A big reason the Jayhawks played from behind most of the night was the incredible first-half performance of Purdue’s fifth-year senior Robbie Hummel. Hummel torched Kansas for 22 points in the first half on 7-of-8 shooting, including a 5-for-6 mark from three-point range.
“I swear, if you had taken his jersey off, you probably would have found an S on his chest for Superman,” said KU’s proud and relieved director of basketball operations, Barry Hinson. “But (KU) Coach (Bill Self) made an adjustment. Sometimes in this business we get so stubborn and set in our ways, but he didn’t. He just looked at us and said, ‘We gotta do this.’ And it worked. I told him how proud of him I was.”

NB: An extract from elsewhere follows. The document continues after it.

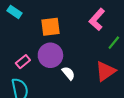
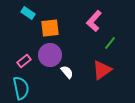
cyan rectangle: (15, 12) -> (28, 13), moved

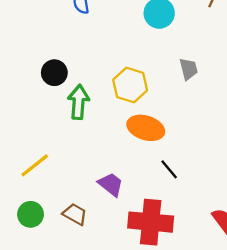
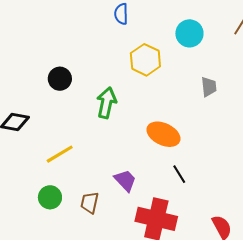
black circle: (54, 73) -> (60, 79), moved
yellow hexagon: (130, 85) -> (145, 60), moved
brown trapezoid: (75, 214) -> (90, 203), turned -115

Hinson did not divulge exactly what that adjustment was. And it said a lot about it that the heartbroken Boilermakers couldn’t pinpoint it either.
“They threw in maybe a triangle-and-two, a box-and-one,” Smith said. “At some points in the game, I didn’t even know what they were in, but they were out there, and they were playing really good, and we just couldn’t get shots to fall down the stretch.”

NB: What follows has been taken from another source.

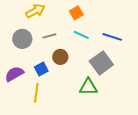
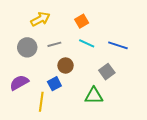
gray square: (101, 63) -> (107, 72), size x0.7
blue square: (41, 69) -> (54, 84), moved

Added Hummel, who also admitted to being confused by KU’s different defensive looks in a second half in which he made just two of five shots and missed all three of his three-point attempts: “They went to a triangle-and-two or a box-and-one or something and they did a very good job. They kept somebody on me the whole second half, and I probably should’ve been more aggressive, to be honest. But Kansas did a good job of switching their defense up, and that made it tough on me. I don’t even know what to say.”
One by one, the Jayhawks took turns on Hummel in the second half, sometimes with as many as two or three guys playing within arm’s length of Purdue’s 6-foot-8 wingman. Travis Releford. Thomas Robinson. Conner Teahan. Kevin Young. Elijah Johnson — they all took a turn. And they switched on screens repeatedly. That gave Hummel just enough pause to help Kansas survive.
“That was the idea,” Releford said. “We wanted to throw different looks and different guys at him all night to make him as uncomfortable as possible. We knew he was gonna score, and we knew we had to limit him. In the first half we didn’t. In the second half we did. That was the key to the game.”